‘…symbols of dangerous and forbidden acts denied by the conscious mind’ Demon-Lovers and Their Victims in British Fiction T. Reed
You know those moments when a supernatural being appears in a woman’s bedroom, and she’s a bit unsettled but at the same time oddly pleased? Seems to be an everyday occurrence these days. But these demon lovers are also pretty common in Victorian gothic fiction, suggesting masculine penetration into hidden female spaces (architectural, physical and psychological), or female trespass into masculine modes of behaviour, independence and aggression.

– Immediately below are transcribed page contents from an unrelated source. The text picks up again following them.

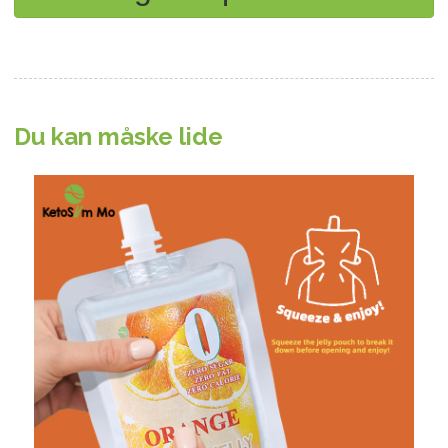
Du kan måske lide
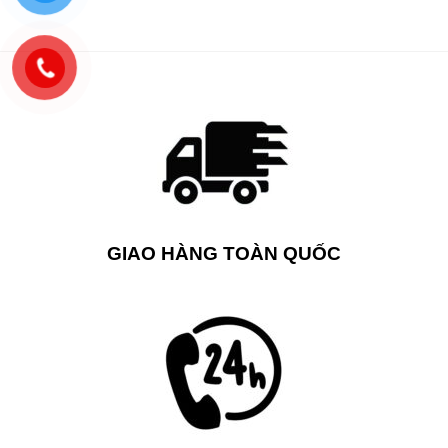
2,950,000 ₫.
2,300,00
00 ₫.
GIAO HÀNG TOÀN QUỐC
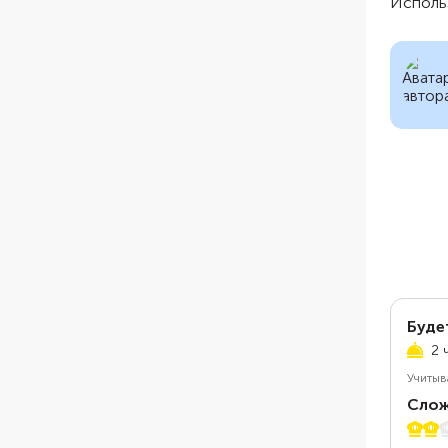
Использ
Буде
2 
Учитыв
Слож
2 из 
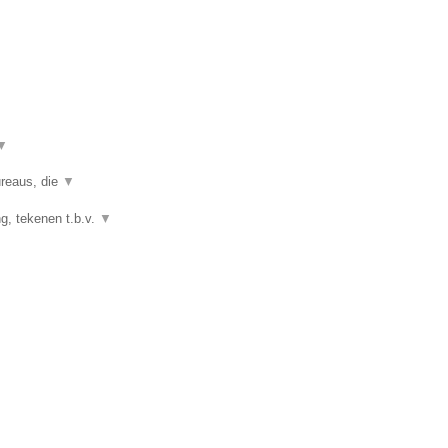
▼
ureaus, die
▼
g, tekenen t.b.v.
▼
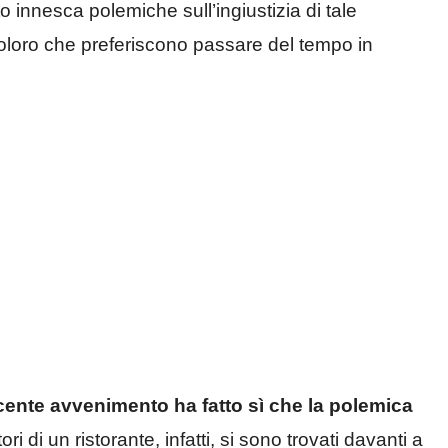
to innesca polemiche sull’ingiustizia di tale
coloro che preferiscono passare del tempo in
cente avvenimento ha fatto sì che la polemica
ori di un ristorante, infatti, si sono trovati davanti a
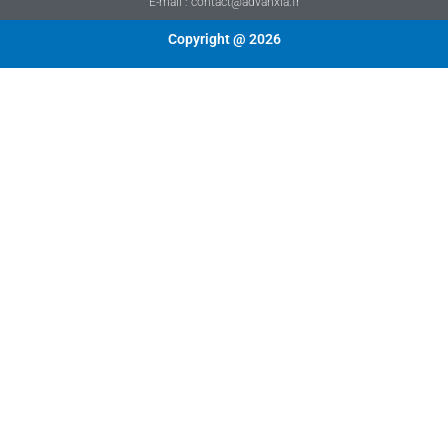
E-mail : contact@advanxia.fr
Copyright @ 2026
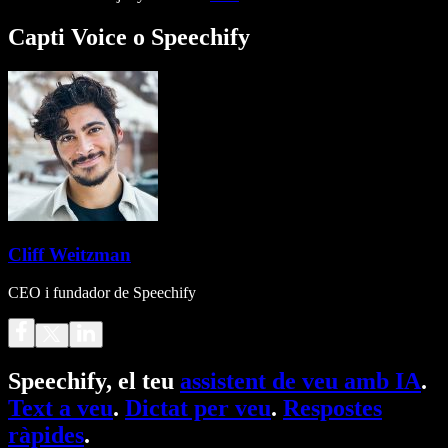
Capti Voice o Speechify
Cliff Weitzman
CEO i fundador de Speechify
Speechify, el teu
assistent de veu amb IA
.
Text a veu
.
Dictat per veu
.
Respostes
ràpides
.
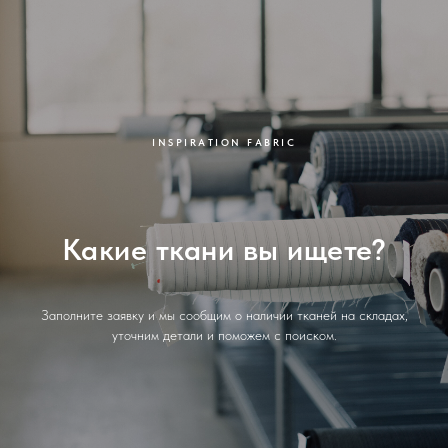
INSPIRATION FABRIC
Какие ткани вы ищете?
Заполните заявку и мы сообщим о наличии тканей на складах,
уточним детали и поможем с поиском.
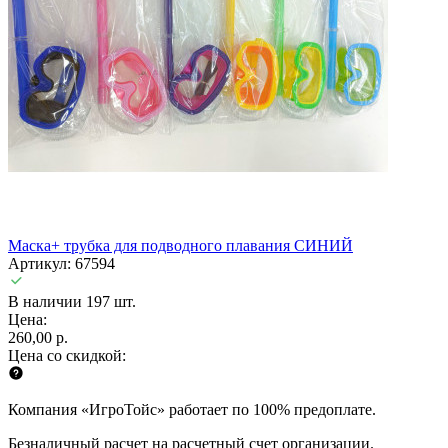
Маска+ трубка для подводного плавания СИНИЙ
Артикул: 67594
В наличии 197 шт.
Цена:
260,00 р.
Цена со скидкой:
Компания «ИгроТойс» работает по 100% предоплате.
Безналичный расчет на расчетный счет организации.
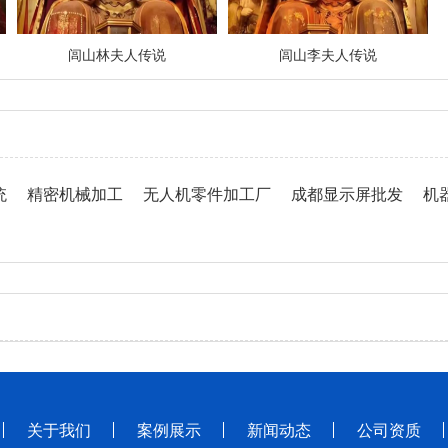
闾山林夫人传说
闾山李夫人传说
统
精密机械加工
无人机零件加工厂
成都显示屏批发
机
关于我们
案例展示
新闻动态
公司资质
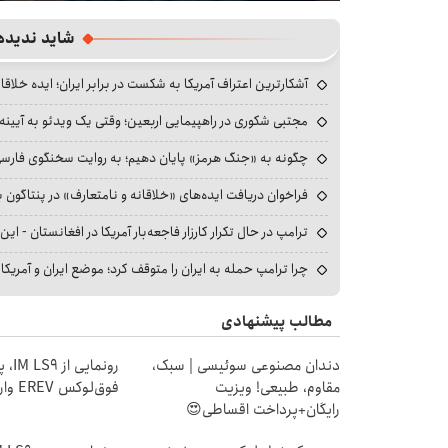
fullscreen
شاید ندیده
آشکارترین اعتراف آمریکا به شکست در برابر ایران؛ ایده خلاقا
مجتبی شکوری در راهپیمایی اربعین؛ وقتی یک ویدئو به آیینه‌
چگونه به «جنگ هرمز» پایان دهیم؛ به روایت سخنگوی فارسی‌ز
فراخوان دریافت ایده‌های «خلاقانه و نامتعارف» در پنتاگون بر
ترامپ در حال تکرار کارزار فاجعه‌بار آمریکا در افغانستان - این 
چرا ترامپ حمله به ایران را متوقف کرد؛ موضع ایران و آمریک
مطالب پیشنهادی
دندان مصنوعی سوئیسی | سبک،
رونمایی
مقاوم، طبیعی! ویزیت
فوق‌لوکس EREV وارد بازار ایران شد
رایگان+پرداخت اقساطی😍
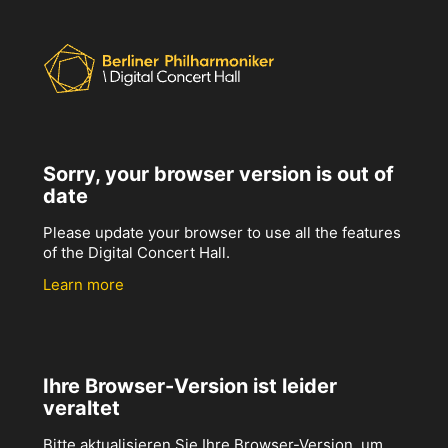
Sorry, your browser version is out of
date
Please update your browser to use all the features
of the Digital Concert Hall.
Learn more
Ihre Browser-Version ist leider
veraltet
Bitte aktualisieren Sie Ihre Browser-Version, um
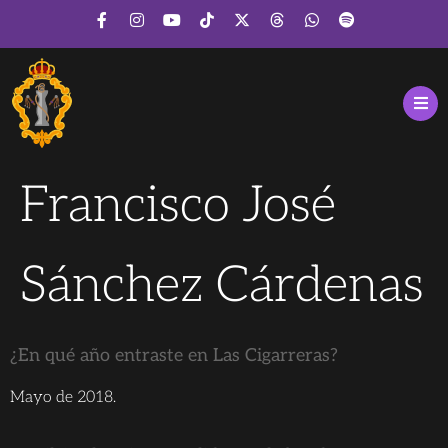
Francisco José
Sánchez Cárdenas
¿En qué año entraste en Las Cigarreras?
Mayo de 2018.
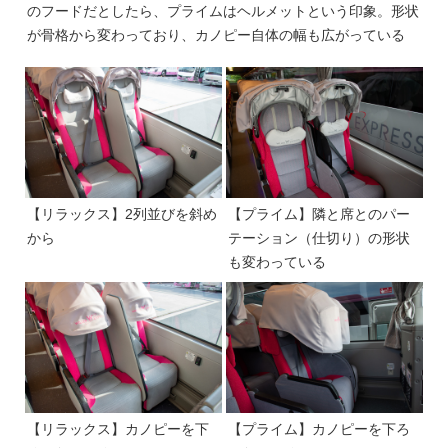
のフードだとしたら、プライムはヘルメットという印象。形状
が骨格から変わっており、カノピー自体の幅も広がっている
【リラックス】2列並びを斜め
【プライム】隣と席とのパー
から
テーション（仕切り）の形状
も変わっている
【リラックス】カノピーを下
【プライム】カノピーを下ろ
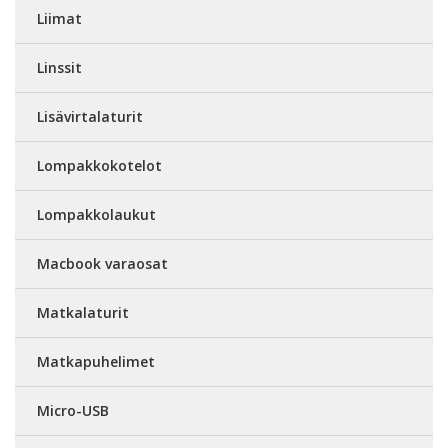
Liimat
Linssit
Lisävirtalaturit
Lompakkokotelot
Lompakkolaukut
Macbook varaosat
Matkalaturit
Matkapuhelimet
Micro-USB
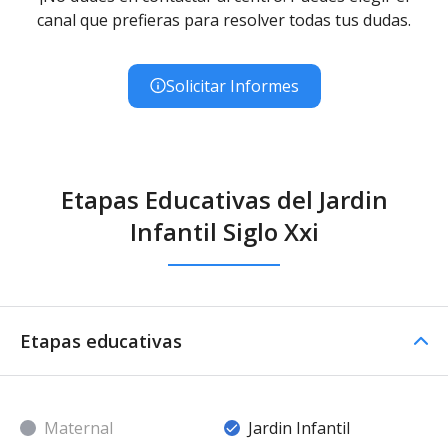
canal que prefieras para resolver todas tus dudas.
Solicitar Informes
Etapas Educativas del Jardin
Infantil Siglo Xxi
Etapas educativas
Maternal
Jardin Infantil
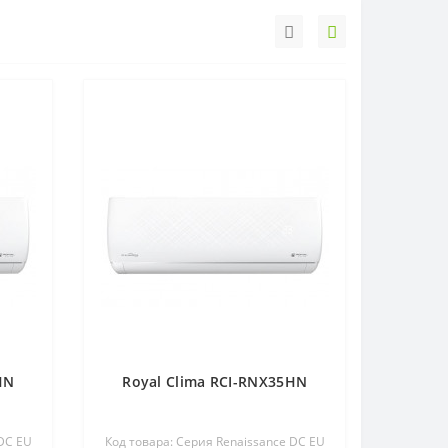
HN
Royal Clima RCI-RNX35HN
 DC EU
Код товара: Серия Renaissance DC EU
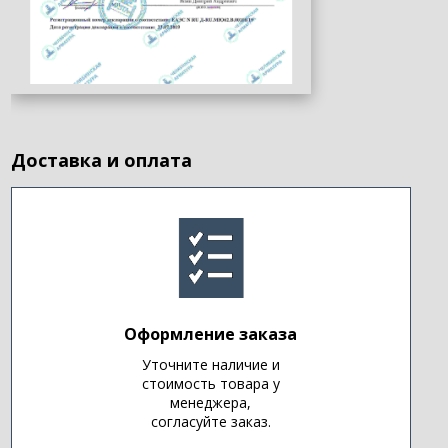
Доставка и оплата
Оформление заказа
Уточните наличие и
стоимость товара у
менеджера,
согласуйте заказ.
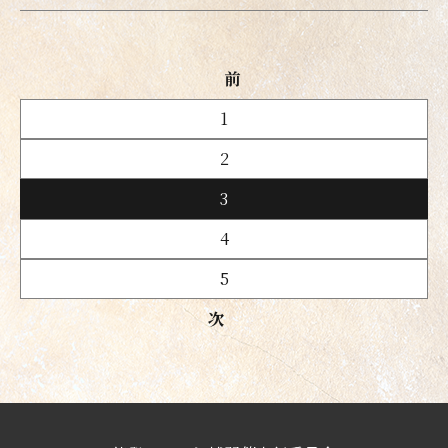
前
1
2
3
4
5
次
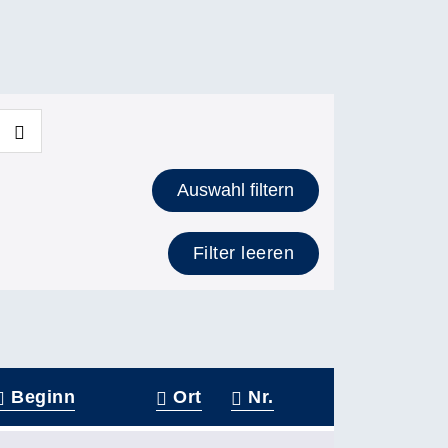
Auswahl filtern
Filter leeren
Beginn
Ort
Nr.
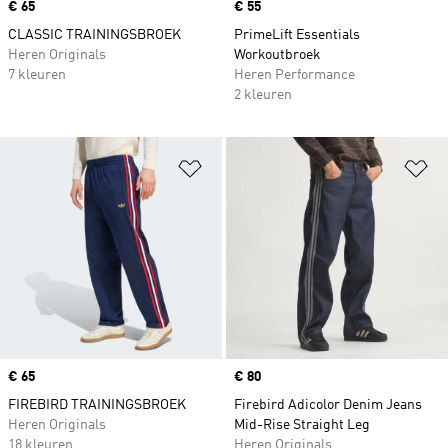
Price
€ 65
Price
€ 55
CLASSIC TRAININGSBROEK
PrimeLift Essentials
Heren Originals
Workoutbroek
7 kleuren
Heren Performance
2 kleuren
Op verlanglijst zetten
Op
Price
€ 65
Price
€ 80
FIREBIRD TRAININGSBROEK
Firebird Adicolor Denim Jeans
Heren Originals
Mid-Rise Straight Leg
18 kleuren
Heren Originals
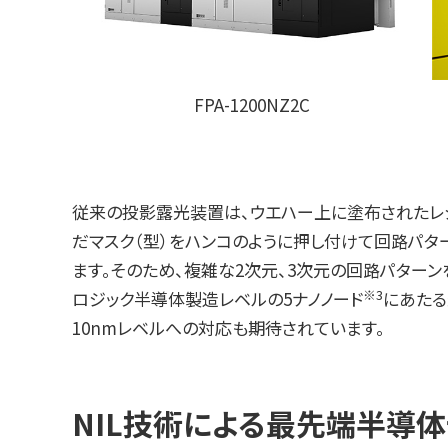
FPA-1200NZ2C
従来の投影露光装置は、ウエハー上に塗布されたレ
だマスク（型）をハンコのように押し付けて回路パ
ます。そのため、複雑な2次元、3次元の回路パターン
※3
ロジック半導体製造レベルの5ナノノード
にあたる
10nmレベルへの対応も期待されています。
NIL技術による最先端半導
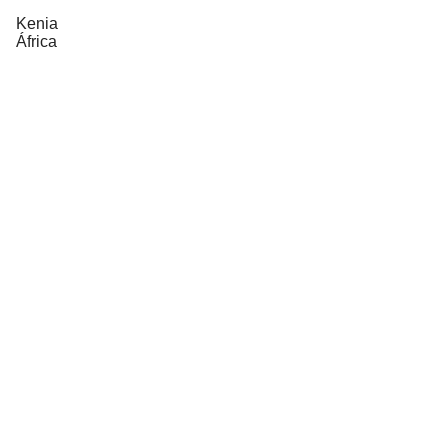
Kenia
África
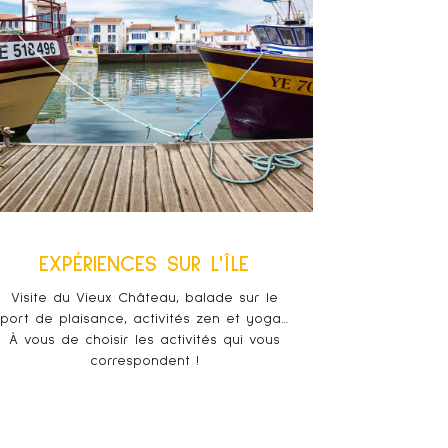
EXPÉRIENCES SUR L'ÎLE
Visite du Vieux Château, balade sur le
port de plaisance, activités zen et yoga…
À vous de choisir les activités qui vous
correspondent !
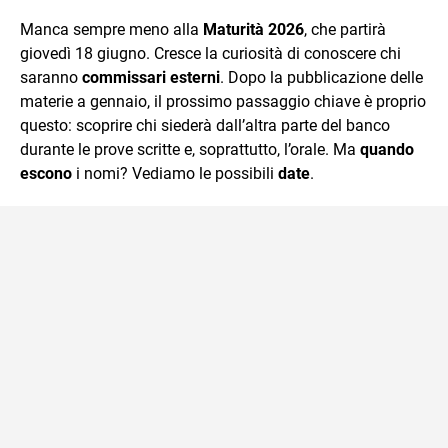
quotidiano, i libri la mia via per evadere e viaggiare con la
Manca sempre meno alla
Maturità 2026
, che partirà
mente.
giovedì 18 giugno. Cresce la curiosità di conoscere chi
saranno
commissari esterni
. Dopo la pubblicazione delle
materie a gennaio, il prossimo passaggio chiave è proprio
questo: scoprire chi siederà dall’altra parte del banco
durante le prove scritte e, soprattutto, l’orale. Ma
quando
escono
i nomi? Vediamo le possibili
date
.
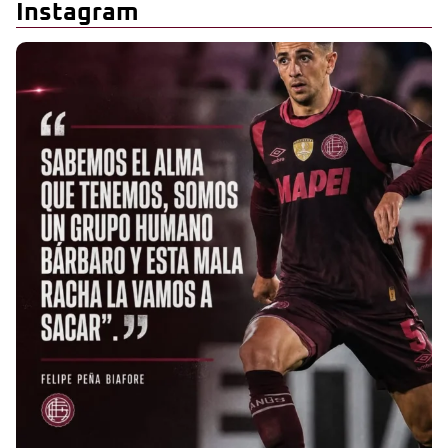
Instagram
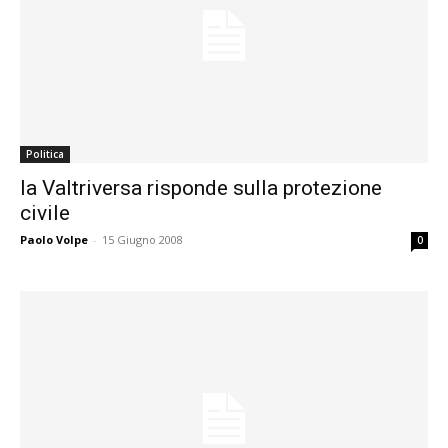
Politica
la Valtriversa risponde sulla protezione
civile
Paolo Volpe
-
15 Giugno 2008
0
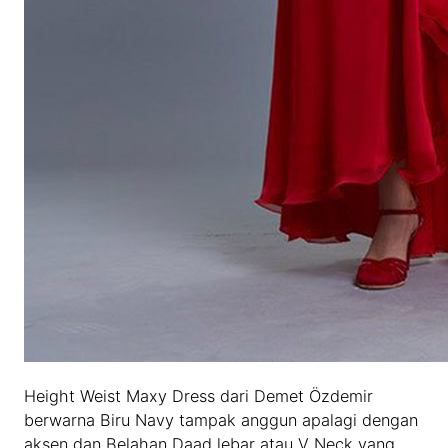
Height Weist Maxy Dress dari Demet Özdemir
berwarna Biru Navy tampak anggun apalagi dengan
aksen dan Belahan Daad lebar atau V Neck yang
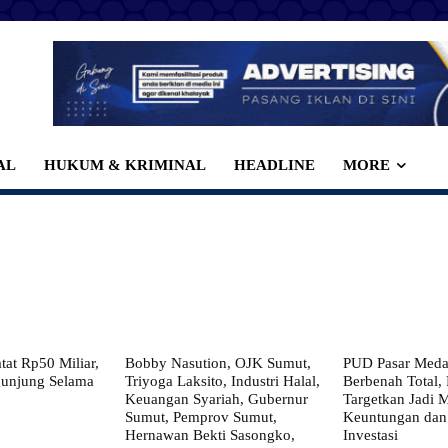
AL
HUKUM & KRIMINAL
HEADLINE
MORE
at Rp50 Miliar,
Bobby Nasution, OJK Sumut,
PUD Pasar Meda
gunjung Selama
Triyoga Laksito, Industri Halal,
Berbenah Total,
Keuangan Syariah, Gubernur
Targetkan Jadi 
Sumut, Pemprov Sumut,
Keuntungan dan
Hernawan Bekti Sasongko,
Investasi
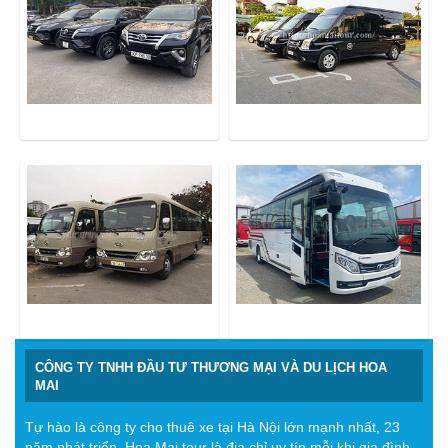
CÔNG TY TNHH ĐẦU TƯ THƯƠNG MẠI VÀ DU LỊCH HOA
MAI
Tự hào là công ty cho thuê xe tại Hà Nội lớn mạnh nhất, 23
năm phát triển. Hoa Mai tour là địa chỉ uy tín mỗi khi gia đình,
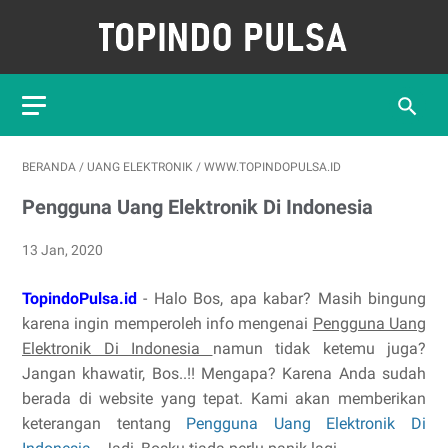
BERANDA
/
UANG ELEKTRONIK
/
WWW.TOPINDOPULSA.ID
Pengguna Uang Elektronik Di Indonesia
13 Jan, 2020
TopindoPulsa.id
- Halo Bos, apa kabar? Masih bingung
karena ingin memperoleh info mengenai
Pengguna Uang
Elektronik Di Indonesia
namun tidak ketemu juga?
Jangan khawatir, Bos..!! Mengapa? Karena Anda sudah
berada di website yang tepat. Kami akan memberikan
keterangan tentang
Pengguna Uang Elektronik Di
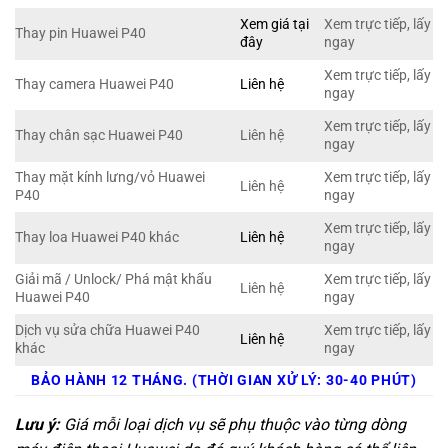
Xem giá tại
Xem trực tiếp, lấy
Thay pin Huawei P40
đây
ngay
Xem trực tiếp, lấy
Thay camera Huawei P40
Liên hệ
ngay
Xem trực tiếp, lấy
Thay chân sạc Huawei P40
Liên hệ
ngay
Thay mặt kính lưng/vỏ Huawei
Xem trực tiếp, lấy
Liên hệ
P40
ngay
Xem trực tiếp, lấy
Thay loa Huawei P40 khác
Liên hệ
ngay
Giải mã / Unlock/ Phá mật khẩu
Xem trực tiếp, lấy
Liên hệ
Huawei P40
ngay
Dịch vụ sửa chữa Huawei P40
Xem trực tiếp, lấy
Liên hệ
khác
ngay
BẢO HÀNH 12 THÁNG. (THỜI GIAN XỬ LÝ: 30-40 PHÚT)
Lưu ý:
Giá mỗi loại dịch vụ sẽ phụ thuộc vào từng dòng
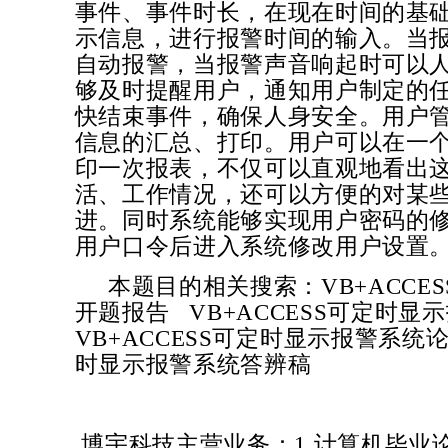
事件、事件时长，在现在时间的基
示信息，进行报警时间的输入。当
自动报警，当报警声音响起时可以
够及时提醒用户，通知用户制定的
快结束事件，确保人身安全。用户
信息的汇总、打印。用户可以在一
印一次报表，不仅可以直观地看出
活、工作情况，还可以方便的对某
进。同时系统能够实现用户密码的
用户口令后进入系统修改用户设置
本题目的相关搜索：
VB+ACC
开题报告
VB+ACCESS可定时显
VB+ACCESS可定时显示报警系统
时显示报警系统
答辨稿
博宇科技主营业务：1.计算机毕业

Demon lovers have been used in recent times (much as they were in the past) to introduce a certain permissiveness, allowing a character to do or want just about anything because, hey, supernatural magnetism, dream-state, infernal arts, or all of the above.
The demon lover often bypasses parental or societal permission by entering through the window, or perhaps they disguise themselves as harmless, gain permission to enter and then wreak their particular form of pleasurable havoc (or just plain havoc).
Just as Victorian fiction created tableaux of innocence overpowered, surreptitiously inviting the illicit enjoyment of the reader, so more recent incarnations of the demon lover allow the main protagonist a free pass to indulge in aspects of their character otherwise concealed or forbidden. And that goes for the reader/viewer too. You might even see them as metaphors for our hidden desires.
You’re not going to pretend you didn’t know what that film/book was about when you bought it?